How The Kernel Manages Your Memory内核如何管理你的内存

After examining the virtual address layout of a process, we turn to the kernel and its mechanisms for managing user memory. Here is gonzo again:

Linux kernel mm_struct

Linux processes are implemented in the kernel as instances of task_struct, the process descriptor. The mm field in task_struct points to the memory descriptor, mm_struct, which is an executive summary of a program's memory. It stores the start and end of memory segments as shown above, the number of physical memory pages used by the process (rss stands for Resident Set Size), the amount of virtual address space used, and other tidbits. Within the memory descriptor we also find the two work horses for managing program memory: the set of virtual memory areas and the page tables. Gonzo's memory areas are shown below:

Kernel memory descriptor and memory areas

Each virtual memory area (VMA) is a contiguous range of virtual addresses; these areas never overlap. An instance of vm_area_struct fully describes a memory area, including its start and end addresses, flags to determine access rights and behaviors, and the vm_file field to specify which file is being mapped by the area, if any. A VMA that does not map a file is anonymous. Each memory segment above (e.g., heap, stack) corresponds to a single VMA, with the exception of the memory mapping segment. This is not a requirement, though it is usual in x86 machines. VMAs do not care which segment they are in.

A program's VMAs are stored in its memory descriptor both as a linked list in the mmap field, ordered by starting virtual address, and as a red-black tree rooted at the mm_rb field. The red-black tree allows the kernel to search quickly for the memory area covering a given virtual address. When you read file /proc/pid_of_process/maps, the kernel is simply going through the linked list of VMAs for the process and printing each one.

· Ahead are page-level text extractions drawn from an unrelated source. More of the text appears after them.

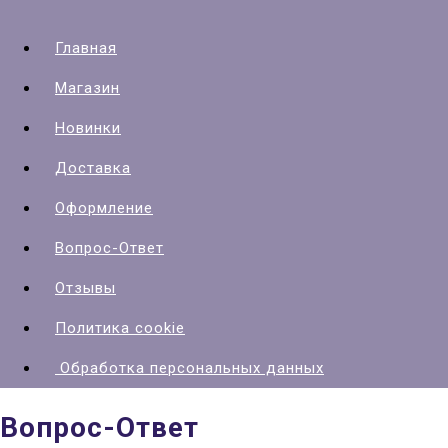
Главная
Магазин
Новинки
Доставка
Оформление
Вопрос-Ответ
Отзывы
Политика cookie
Обработка персональных данных
Вопрос-Ответ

In Windows, the EPROCESS block is roughly a mix of task_struct and mm_struct. The Windows analog to a VMA is the Virtual Address Descriptor, or VAD; they are stored in an AVL tree. You know what the funniest thing about Windows and Linux is? It's the little differences.

The 4GB virtual address space is divided into pages. x86 processors in 32-bit mode support page sizes of 4KB, 2MB, and 4MB. Both Linux and Windows map the user portion of the virtual address space using 4KB pages. Bytes 0-4095 fall in page 0, bytes 4096-8191 fall in page 1, and so on. The size of a VMA must be a multiple of page size. Here's 3GB of user space in 4KB pages:

4KB Pages Virtual User Space

The processor consults page tables to translate a virtual address into a physical memory address. Each process has its own set of page tables; whenever a process switch occurs, page tables for user space are switched as well. Linux stores a pointer to a process' page tables in the pgd field of the memory descriptor. To each virtual page there corresponds one page table entry (PTE) in the page tables, which in regular x86 paging is a simple 4-byte record shown below:

x86 Page Table Entry (PTE) for 4KB page

Linux has functions to read and set each flag in a PTE. Bit P tells the processor whether the virtual page is present in physical memory. If clear (equal to 0), accessing the page triggers a page fault. Keep in mind that when this bit is zero, the kernel can do whatever it pleases with the remaining fields. The R/W flag stands for read/write; if clear, the page is read-only. Flag U/S stands for user/supervisor; if clear, then the page can only be accessed by the kernel. These flags are used to implement the read-only memory and protected kernel space we saw before.

Bits D and A are for dirty and accessed. A dirty page has had a write, while an accessed page has had a write or read. Both flags are sticky: the processor only sets them, they must be cleared by the kernel. Finally, the PTE stores the starting physical address that corresponds to this page, aligned to 4KB. This naive-looking field is the source of some pain, for it limits addressable physical memory to 4 GB. The other PTE fields are for another day, as is Physical Address Extension.

A virtual page is the unit of memory protection because all of its bytes share the U/S and R/W flags. However, the same physical memory could be mapped by different pages, possibly with different protection flags. Notice that execute permissions are nowhere to be seen in the PTE. This is why classic x86 paging allows code on the stack to be executed, making it easier to exploit stack buffer overflows (it's still possible to exploit non-executable stacks using return-to-libc and other techniques). This lack of a PTE no-execute flag illustrates a broader fact: permission flags in a VMA may or may not translate cleanly into hardware protection. The kernel does what it can, but ultimately the architecture limits what is possible.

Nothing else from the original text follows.